Exercise aim: Print only the lines from the one with "Copyright © 2026 Tecplan" through the end of the data, exactly, and please omit pictures.

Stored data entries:
========================================

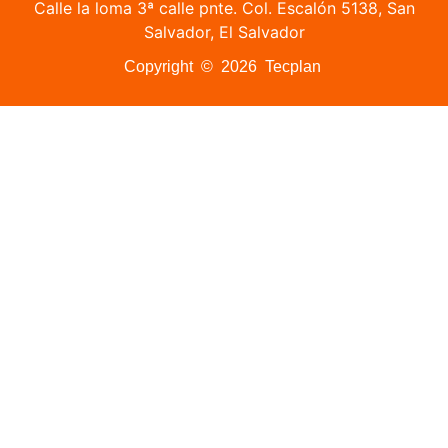
Calle la loma 3ª calle pnte. Col. Escalón 5138, San
Salvador, El Salvador
Copyright © 2026 Tecplan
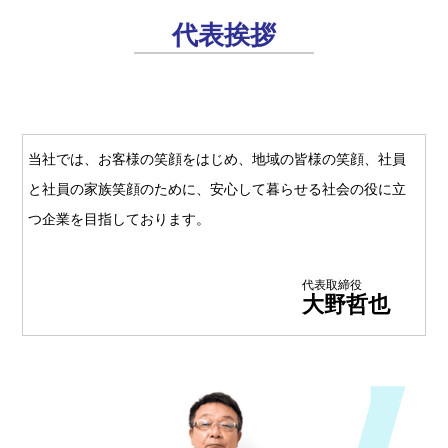
代表挨拶
当社では、お客様の笑顔をはじめ、地域の皆様の笑顔、社員
と社員の家族笑顔のために、安心して暮らせる社会の役に立
つ企業を目指しております。
代表取締役
大野哲也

========================================

Solved problem:
Copyright © 2026 Tecplan
代表挨拶
当社では、お客様の笑顔をはじめ、地域の皆様の笑顔、社員
と社員の家族笑顔のために、安心して暮らせる社会の役に立
つ企業を目指しております。
代表取締役
大野哲也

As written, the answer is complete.